Three Takeaways for You
The U.S. is now in a war of choice, launched without Congress, with no defined endpoint, no coherent stated rationale, and no plan for the day after the regime falls. Almost every political writer of every persuasion across the inbox today (Bulwark, Lincoln Square, Message Box, The Ink, Vox, Crooked, Gov Brief, SpyTalk, Rick Wilson) converged on the same uneasy read: this is not 2003 Iraq, this is worse, because there isn't even a fig-leaf AUMF this time.

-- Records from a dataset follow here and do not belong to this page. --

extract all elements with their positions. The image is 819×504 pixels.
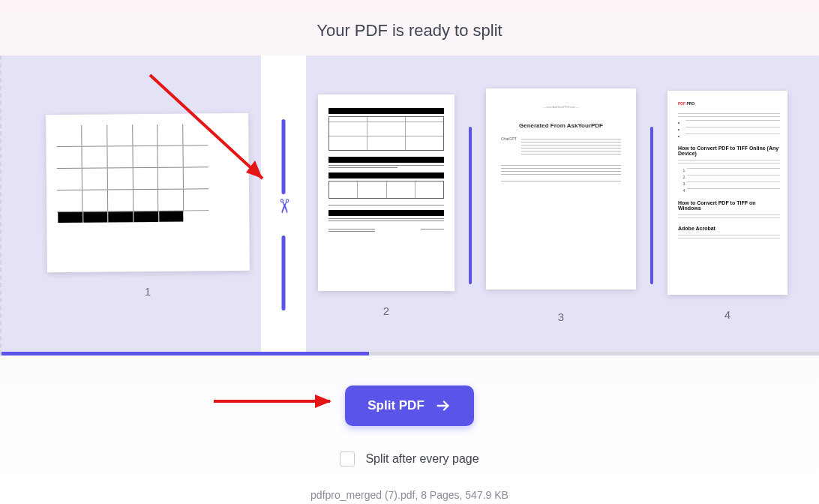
page-4-number: 4 xyxy=(724,308,730,321)
page-2-thumb xyxy=(318,94,454,291)
page-4-thumb: PDF PRO How to Convert PDF to TIFF Onlin… xyxy=(668,91,788,295)
page-4[interactable]: PDF PRO How to Convert PDF to TIFF Onlin… xyxy=(660,91,795,321)
page-title: Your PDF is ready to split xyxy=(0,21,819,40)
arrow-right-icon xyxy=(435,398,452,414)
split-pdf-button[interactable]: Split PDF xyxy=(345,386,474,426)
split-every-page-option[interactable]: Split after every page xyxy=(340,452,478,466)
file-info: pdfpro_merged (7).pdf, 8 Pages, 547.9 KB xyxy=(310,489,508,501)
page-1-thumb xyxy=(46,112,250,272)
page-3-thumb: — visit AskYourPDF.com — Generated From … xyxy=(486,88,636,290)
thumbnails-strip: 1 ✂ xyxy=(0,56,819,356)
page-2-number: 2 xyxy=(383,304,389,317)
page-2[interactable]: 2 xyxy=(310,94,462,317)
page-1-number: 1 xyxy=(145,285,151,298)
split-pdf-label: Split PDF xyxy=(368,398,424,413)
scrollbar-thumb[interactable] xyxy=(2,352,369,356)
page-1[interactable]: 1 xyxy=(39,114,256,298)
horizontal-scrollbar[interactable] xyxy=(2,352,819,356)
scissors-icon: ✂ xyxy=(266,197,302,214)
header: Your PDF is ready to split xyxy=(0,0,819,56)
page-3-number: 3 xyxy=(558,310,564,323)
page-3[interactable]: — visit AskYourPDF.com — Generated From … xyxy=(478,88,644,323)
split-gap-3[interactable] xyxy=(644,100,660,310)
split-gap-2[interactable] xyxy=(462,100,478,310)
split-marker-1[interactable]: ✂ xyxy=(261,56,306,356)
split-every-page-label: Split after every page xyxy=(365,452,478,466)
split-every-page-checkbox[interactable] xyxy=(340,452,355,466)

Track the War Powers vote next week, that's the moment Democrats and a handful of Republicans either start drawing a line or don't.
The Block layoff is the most important business story of the week if you care about how the AI labor narrative actually works. The "first AI cut" framing is a 22% stock pop wearing a transformation memo. Once the CEO admits on X that the real cause was COVID-era overhiring and a structural mistake, the "AI replaced 4,000 workers" story collapses, and what's left is Wall Street rewarding discipline. Expect more of this, and expect the AI cover story to keep getting cited even when, as Oxford Economics shows, the productivity evidence is "patchy."
If you only read three pieces today, I'd suggest: Edwin Eisendrath's "While We Slept, Donald Trump Launched a War" on the AUMF and constitutional stakes, Om Malik's "Block & Tackle: Job Cuts & the AI Narrative" on narrative substitution and "AI washing," and Dan Pfeiffer's "Trump's Dumb War Is a Test Democrats Must Not Fail" for the political stakes of how the opposition responds in the next 72 hours.